A short survey of the items of the Beauchamp heritage is necessary to show how wide-spread was the power which was now placed in the hands of the young Richard Neville. Perhaps the most compact block of his new possessions was the old Despenser holding in South Wales and Herefordshire, which included the castles of Cardiff, Neath, Caerphilly, Llantrussant, Seyntweonard, Ewyas Lacy, Castle-Dinas, Snodhill, Whitchurch, and Maud's Castle. Caerphilly alone was a stronghold fit to resist ten thousand men, with its tremendous rings of concentric fortification; and the massive Norman masonry of Cardiff was still ready for good service. Between Neath and Ewyas Lacy lay no less than fifty manors of the Despenser heritage. In Gloucestershire was another group of estates which the Beauchamps had got from the Despensers—of which the chief were the wide and populous manors of Tewkesbury, Sodbury, Fairford, Whittington, Chedworth, Wickwar, and Lydney. In Worcestershire there was a compact block of land along the Severn and on both its banks; the largest manors included in it were Upton-on-Severn, Hanley Castle, and Bewdley, but there were twenty-four more estates of less importance, together with the Castle of Elmley, which had given the Beauchamps a[Pg 34] baron's title. In Warwickshire, beside the fair town and castle which went with the earldom, there were not any very broad tracts of land—only nine manors in all, but one of these was the wealthy manor of Tamworth. Going farther south in the Midlands we find in Oxfordshire five manors and the forest of Wychwood reckoned to the Beauchamps, and in Buckinghamshire the baronial seat of Hanslape and seven manors more. Nor was it only in central England that Richard Neville could count his estates; there were scattered holdings accruing to him in Kent, Hampshire, Sussex, Essex, Hertfordshire, Suffolk, Norfolk, Berkshire, Wiltshire, Somerset, Devon, Cornwall, Northampton, Stafford, Cambridge, Rutland, and Nottingham, amounting in all to forty-eight manors. Even in the distant North one isolated possession fell to him—the castle of Barnard's-Castle on the Tees. If in addition to the manors we began to count up the scattered knights' fees, the advowsons of churches, the chantries, the patronage of abbeys, and the tenements in towns, which formed part of the Beauchamp heritage, we should never be done; but these are all written in the Escheats Roll, whence the antiquary may excavate them at his will.

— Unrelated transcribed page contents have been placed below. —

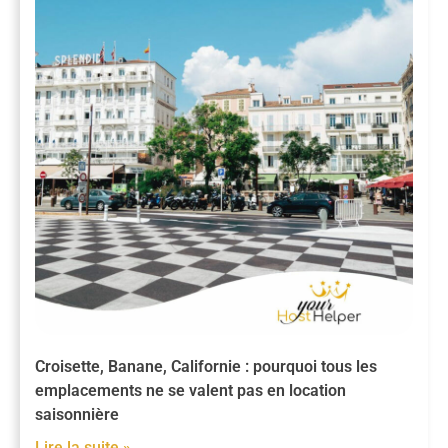
Croisette, Banane, Californie : pourquoi tous les
emplacements ne se valent pas en location
saisonnière
Lire la suite »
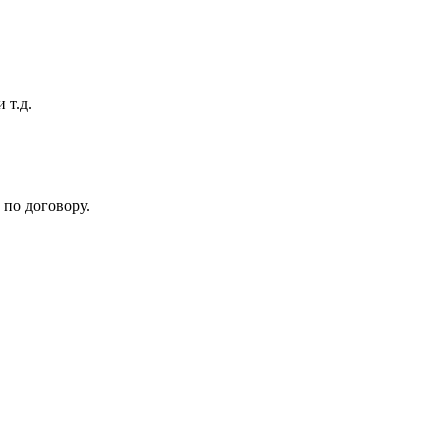
 т.д.
по договору.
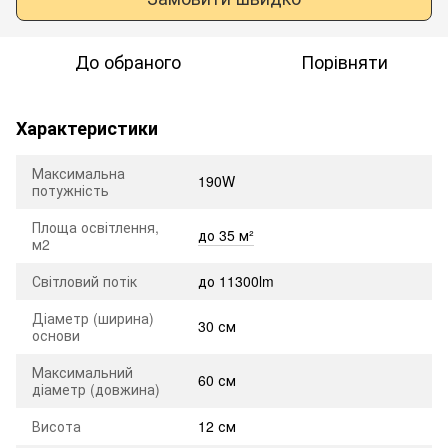
До обраного
Порівняти
Характеристики
Максимальна
190W
потужність
Площа освітлення,
до 35 м²
м2
Світловий потік
до 11300lm
Діаметр (ширина)
30 см
основи
Максимальний
60 см
діаметр (довжина)
Висота
12 см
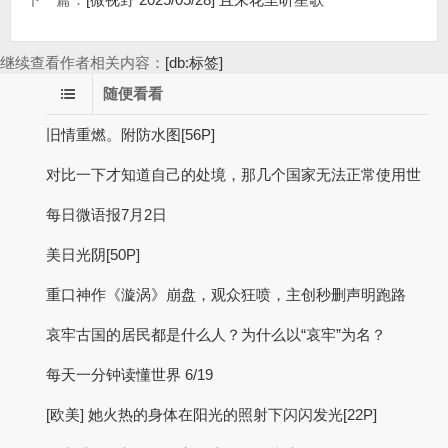
继续查看作者相关内容：
[db:标签]
随便看看
旧情重燃。附防水图[56P]
对比一下才知道自己的处境，那几个国家无法正常使用世
每日微语报7月2日
美日光阴[50P]
重口神作《漩涡》崩盘，观众狂喷，主创秒删声明跑路
哀牢古国的居民都是什么人？为什么以“哀牢”为名？
每天一分钟读懂世界 6/19
[欧美] 她火热的身体在阳光的照射下闪闪发光[22P]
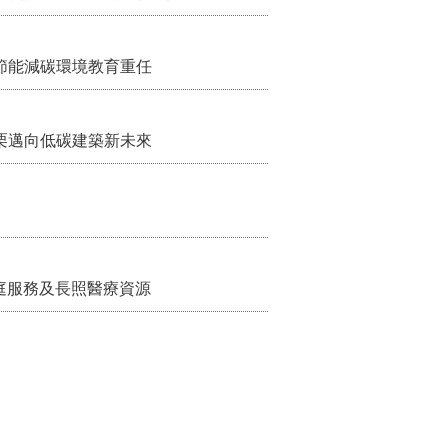
節能減碳環境教育重任
栗邁向低碳建築新未來
家庭服務及長照醫療資源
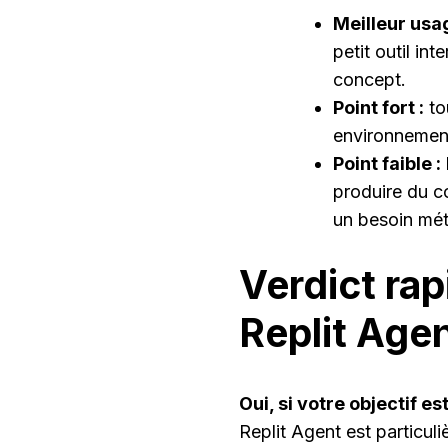
Meilleur usag
petit outil i
concept.
Point fort :
to
environnement
Point faible :
produire du c
un besoin méti
Verdict rapi
Replit Agen
Oui, si votre objectif e
Replit Agent est particul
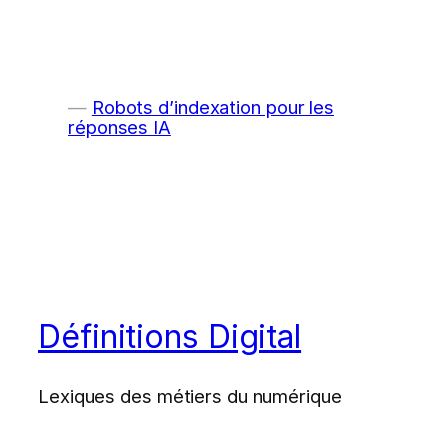
Robots d’indexation pour les
réponses IA
Définitions Digital
Lexiques des métiers du numérique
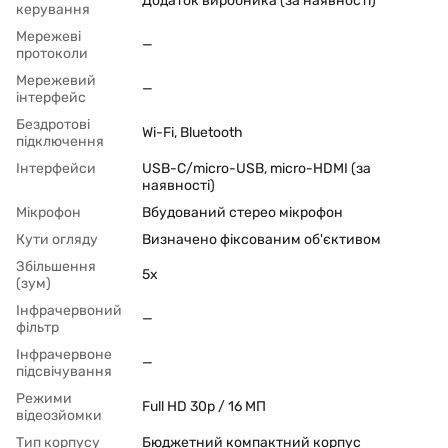
Додаток виробника (за наявності)
керування
Мережеві
—
протоколи
Мережевий
—
інтерфейс
Бездротові
Wi-Fi, Bluetooth
підключення
Інтерфейси
USB-C/micro-USB, micro-HDMI (за
наявності)
Мікрофон
Вбудований стерео мікрофон
Кути огляду
Визначено фіксованим об'єктивом
Збільшення
5x
(зум)
Інфрачервоний
—
фільтр
Інфрачервоне
—
підсвічування
Режими
Full HD 30p / 16 МП
відеозйомки
Тип корпусу
Бюджетний компактний корпус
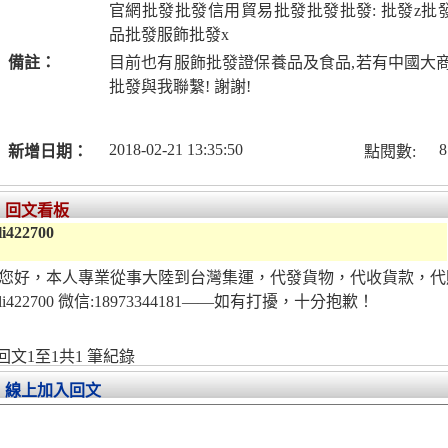
官網批發批發信用貿易批發批發批發: 批發z批
品批發服飾批發x
備註：
目前也有服飾批發證保養品及食品,若有中國大商
批發與我聯繫! 謝謝!
2018-02-21 13:35:50
8
新增日期：
點閱數:
回文看板
li422700
您好，本人專業從事大陸到台灣集運，代發貨物，代收貨款，代
li422700 微信:18973344181——如有打擾，十分抱歉！
回文1至1共1 筆紀錄
線上加入回文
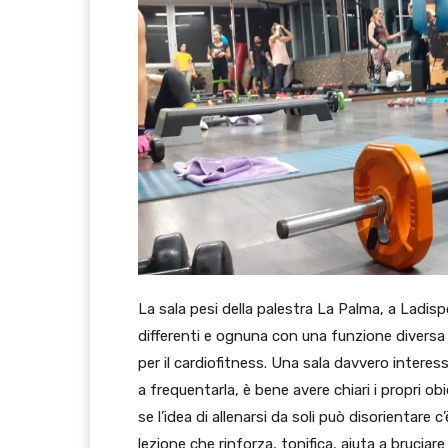
La sala pesi della palestra La Palma, a Ladis
differenti e ognuna con una funzione diversa e 
per il cardiofitness. Una sala davvero interess
a frequentarla, è bene avere chiari i propri o
se l’idea di allenarsi da soli può disorientar
lezione che rinforza, tonifica, aiuta a bruciar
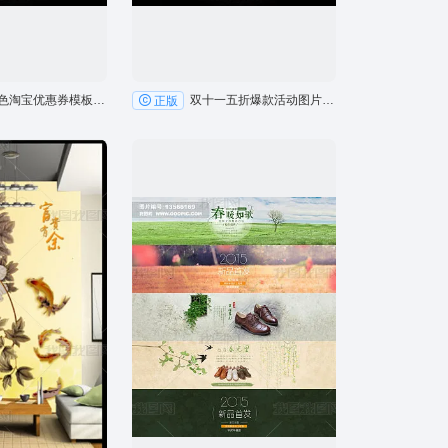
简约彩色淘宝优惠券模板PSD素材
双十一五折爆款活动图片PSD素材
正版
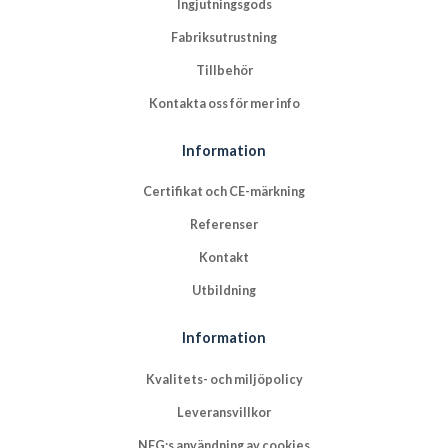
Ingjutningsgods
Fabriksutrustning
Tillbehör
Kontakta oss för mer info
Information
Certifikat och CE-märkning
Referenser
Kontakt
Utbildning
Information
Kvalitets- och miljöpolicy
Leveransvillkor
NFG:s användning av cookies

The year 1449, in which Richard Neville attained his majority and gathered in his wife's heritage, was the turning-point in the reign of Henry the Sixth. No more critical time could have been found in the whole century in which to place power and influence in the hands of a young, able, and ambitious man. For it was in 1449 that the doom of the house of Lancaster was settled by the final collapse of the English domination in France. In March came the fatal attack on Fougères which reopened[Pg 35] the war, an attack of which it is hard to say whether it was more foolish or wicked. In August, September, and October occurred with bewildering rapidity the fall of the great towns of eastern and central Normandy, ending with the capitulation of Rouen after a siege of only nineteen days.
It was this unparalleled series of disasters which made the existing Lancastrian rule unbearable to the English nation. Suffolk, the minister whose policy had led up to the disaster, and Somerset, the governor whose avarice had depleted the Norman garrisons, and whose rashness and ill faith had precipitated the outbreak of hostilities, were henceforth pursued by the bitter hatred of the majority of Englishmen. When it was found that King Henry identified their cause with his own, he himself—against whom no one had previously breathed a word—found for the first time that the current of public opinion was setting against him.

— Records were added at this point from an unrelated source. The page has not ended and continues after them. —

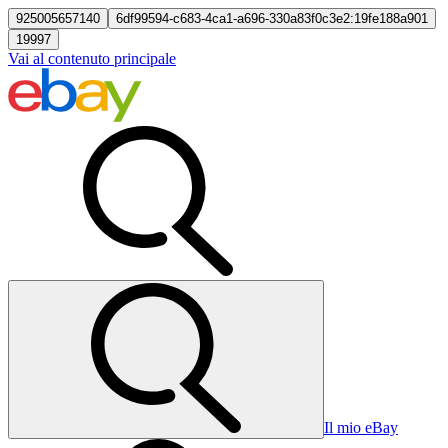
925005657140
6df99594-c683-4ca1-a696-330a83f0c3e2:19fe188a901
19997
Vai al contenuto principale
Il mio eBay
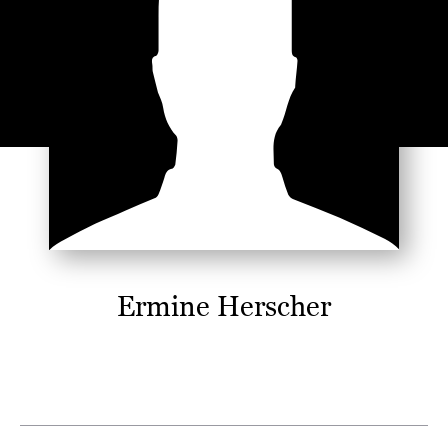
Ermine Herscher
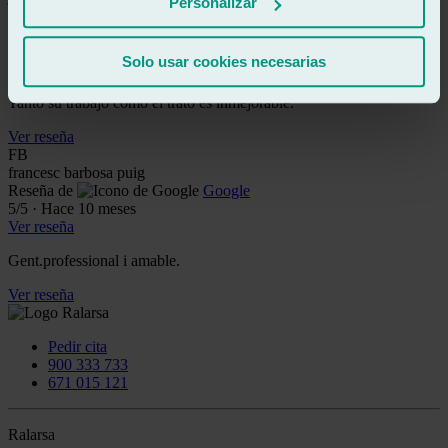
Personalizar
Reseña de
Google
5
/5
·
Hace 9 meses
Ver reseña
Solo usar cookies necesarias
Profesionales... Es lo mejor que tengo que decir de esta empresa.
Tanto su trabajo como el trato es inmejorable.
Ver reseña
FB
francesc barbosa puig
Reseña de
Google
5
/5
·
Hace 10 meses
Ver reseña
Gent.professional i amable.
Ver reseña
Pedir cita
900 333 733
671 015 121
Ralarsa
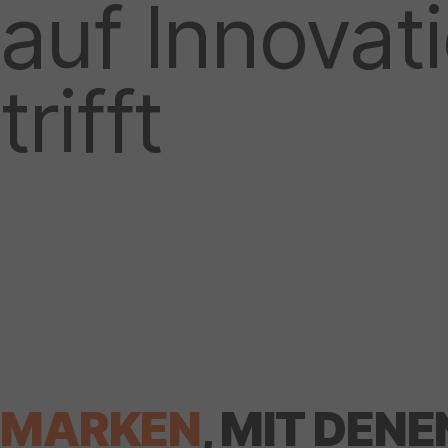
auf Innovat
trifft
MARKEN
, MIT DENE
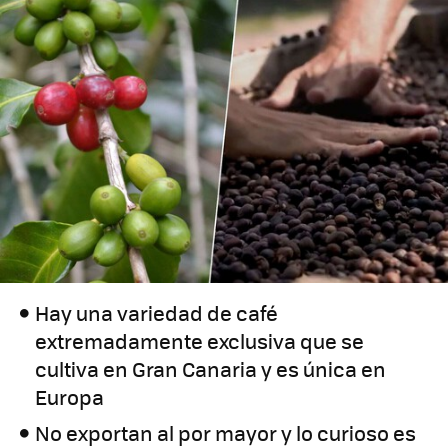
Hay una variedad de café
extremadamente exclusiva que se
cultiva en Gran Canaria y es única en
Europa
No exportan al por mayor y lo curioso es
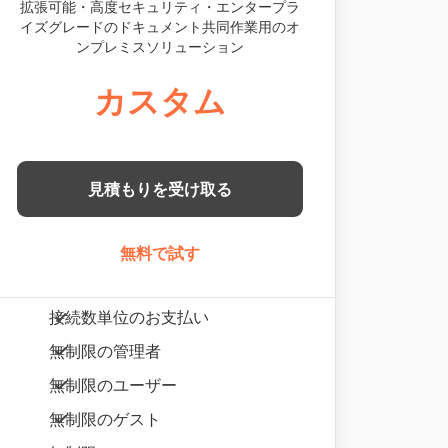
拡張可能・高度セキュリティ・エンタープラ
イズグレードのドキュメント共同作業用のオ
ンプレミスソリューション
カスタム
見積もりを受け取る
無料で試す
接続数単位のお支払い
無制限の管理者
無制限のユーザー
無制限のゲスト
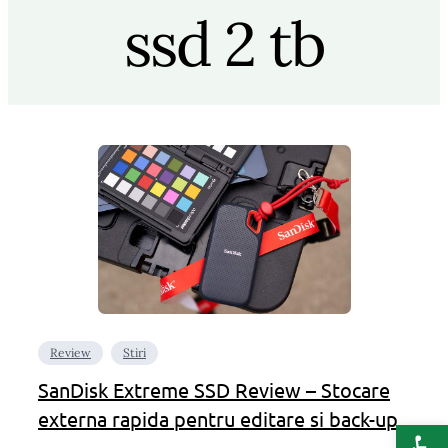
ssd 2 tb
Review
Stiri
SanDisk Extreme SSD Review – Stocare
externa rapida pentru editare si back-up
Deschide b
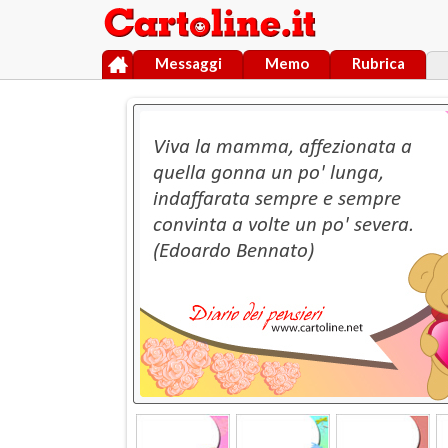
Messaggi
Memo
Rubrica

It was now that the final scission of the two parties that were afterwards to be known as Yorkist and Lancastrian took place. Every man of note in England had now to make his choice whether his personal loyalty to the King should lead him into acquiescing in the continuance in office of the ministers whom Henry openly favoured, or whether he would set himself in opposition to the Court faction, even though he was thereby led into opposition to the King.

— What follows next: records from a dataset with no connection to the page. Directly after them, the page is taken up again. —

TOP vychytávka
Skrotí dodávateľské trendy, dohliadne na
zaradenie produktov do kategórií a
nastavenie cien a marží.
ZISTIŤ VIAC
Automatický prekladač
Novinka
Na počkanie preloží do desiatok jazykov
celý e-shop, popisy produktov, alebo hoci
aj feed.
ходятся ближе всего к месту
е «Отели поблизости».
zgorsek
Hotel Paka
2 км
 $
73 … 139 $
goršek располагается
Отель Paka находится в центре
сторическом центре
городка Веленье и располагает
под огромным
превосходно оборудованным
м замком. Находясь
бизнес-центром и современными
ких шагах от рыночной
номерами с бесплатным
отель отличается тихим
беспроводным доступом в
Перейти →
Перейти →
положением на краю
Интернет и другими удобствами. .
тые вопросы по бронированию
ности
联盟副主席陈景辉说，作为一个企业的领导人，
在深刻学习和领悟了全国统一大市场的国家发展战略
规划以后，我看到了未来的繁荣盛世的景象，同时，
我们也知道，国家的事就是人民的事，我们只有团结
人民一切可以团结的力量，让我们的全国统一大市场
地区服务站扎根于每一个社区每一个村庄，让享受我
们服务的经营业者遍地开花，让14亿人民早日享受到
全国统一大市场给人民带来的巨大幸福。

From the first moment there was no doubt which of the two courses would be adopted by the two Neville earls of the younger branch. Warwick, now as always, acted in strict union with his father, and Salisbury had never been a friend of Suffolk. Moreover, they were[Pg 36] both concerned in behalf of their relative the Duke of York, who by Somerset's contrivance had been sent into a kind of honorary exile in Ireland. When the crisis should come, it was already pretty certain that Salisbury and Warwick would be found on the side of York, and not on that of Suffolk and Somerset. But as yet, though men were growing excited and preparing for evil times, no one foresaw the exact shape which the troubles were to take. One thing only was certain, that Suffolk and Somerset were growing so hateful to the nation that an explosion against them would soon take place, and that when the explosion came there would be a large party among the leading men of England who would rejoice in its effects.
The most ominous sign of the times was that the great barons on both sides were already quietly arming, seeing to the numbers of their retainers, and concluding agreements to take their neighbours into their livery if the worst should come to the worst.
Nothing can be a more typical sign of the times than the treaty which Salisbury entered into with a Westmoreland knight, whose lands lay not far from his great holding in the North-Riding, as early as September 1449, the very month when Somerset was losing Normandy.
"This indenture made between Richard Earl of Salisbury, on the one part, and Walter Strykelande knight, on the other, beareth witness that the said Walter is retained and withholded with the said Earl for the term of his life, against all folk, saving his allegiance to the King. And the said Walter shall be well and conveniently horsed, armed, and arrayed, and always ready to bide come and go with to and for the said Earl, at all[Pg 37] times and places, as well in time of peace as time of war, at the wages of the same Earl." Walter's following was worth having, being "servants, tenants, and inhabitants within the county of Westmoreland; bowmen with horse and harness, sixty-nine; billmen horsed and harnessed, seventy-four; bowmen without horses, seventy-one; billmen without horses, seventy-six"—in fact a little army of two hundred and ninety men. The existence of a few such treaties as this between Salisbury and his northern neighbours shows clearly enough how the Neville power was built up, and how formidable to the public peace it might become. If once such treaties were in existence, how long would it be before the single clause "saving his allegiance" would begin to drop into oblivion?